── INPUT

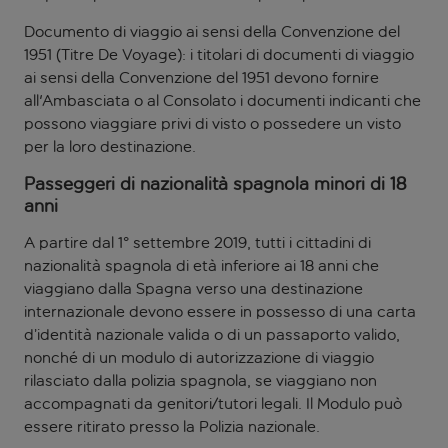
Documento di viaggio ai sensi della Convenzione del
1951 (Titre De Voyage): i titolari di documenti di viaggio
ai sensi della Convenzione del 1951 devono fornire
all'Ambasciata o al Consolato i documenti indicanti che
possono viaggiare privi di visto o possedere un visto
per la loro destinazione.
Passeggeri di nazionalità spagnola minori di 18
anni
A partire dal 1° settembre 2019, tutti i cittadini di
nazionalità spagnola di età inferiore ai 18 anni che
viaggiano dalla Spagna verso una destinazione
internazionale devono essere in possesso di una carta
d’identità nazionale valida o di un passaporto valido,
nonché di un modulo di autorizzazione di viaggio
rilasciato dalla polizia spagnola, se viaggiano non
accompagnati da genitori/tutori legali. Il Modulo può
essere ritirato presso la Polizia nazionale.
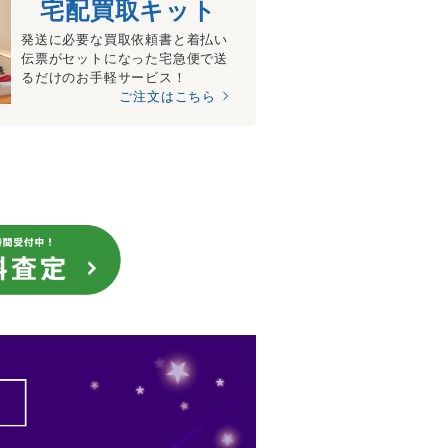
宅配買取キット
発送に必要な買取依頼書と着払い
伝票がセットになった宅急便で送
るだけのお手軽サービス！
ご注文はこちら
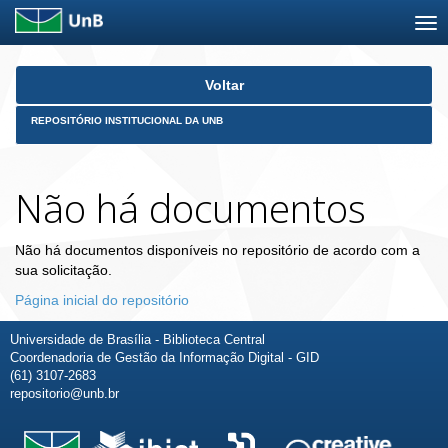
Skip
Voltar
navigation
REPOSITÓRIO INSTITUCIONAL DA UNB
Não há documentos
Não há documentos disponíveis no repositório de acordo com a
sua solicitação.
Página inicial do repositório
Universidade de Brasília - Biblioteca Central
Coordenadoria de Gestão da Informação Digital - GID
(61) 3107-2683
repositorio@unb.br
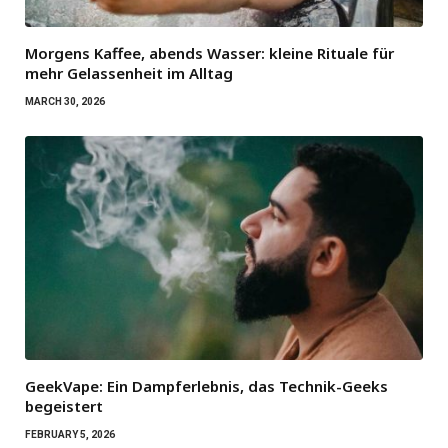
Morgens Kaffee, abends Wasser: kleine Rituale für
mehr Gelassenheit im Alltag
MARCH 30, 2026
GeekVape: Ein Dampferlebnis, das Technik-Geeks
begeistert
FEBRUARY 5, 2026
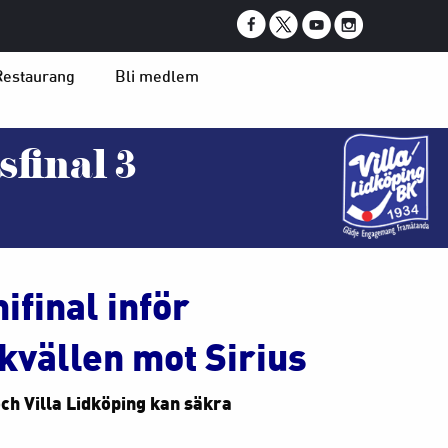
Restaurang
Bli medlem
sfinal 3
ifinal inför
kvällen mot Sirius
och Villa Lidköping kan säkra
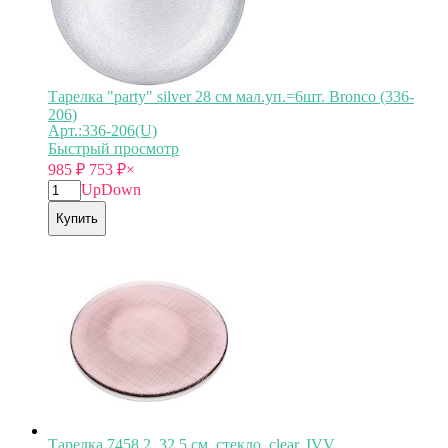
Тарелка "party" silver 28 см мал.уп.=6шт. Bronco (336-
206)
Арт.:336-206(U)
Быстрый просмотр
985
₽
753
₽
×
Up
Down
Купить
Тарелка 7458.2, 32,5 см, стекло, clear, IVV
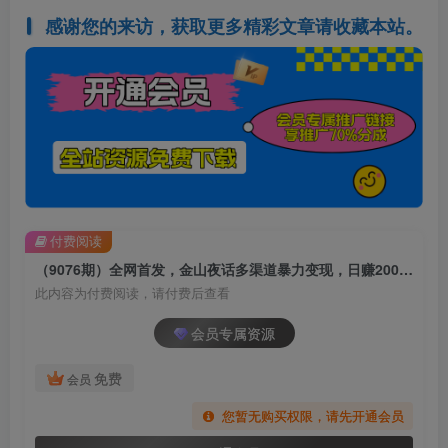
感谢您的来访，获取更多精彩文章请收藏本站。
付费阅读
（9076期）全网首发，金山夜话多渠道暴力变现，日赚2000无压力，项目实操新手也能做
此内容为付费阅读，请付费后查看
会员专属资源
免费
会员
您暂无购买权限，请先开通会员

────

• [WHAT THE EXERCISE ASKS] Retype the entries above exactly, but only from the line containing "nazionalità spagnola di" through the line containing "nonché di un", both included.

• [OUTPUT OF THE EXERCISE]
nazionalità spagnola di età inferiore ai 18 anni che
viaggiano dalla Spagna verso una destinazione
internazionale devono essere in possesso di una carta
d’identità nazionale valida o di un passaporto valido,
nonché di un modulo di autorizzazione di viaggio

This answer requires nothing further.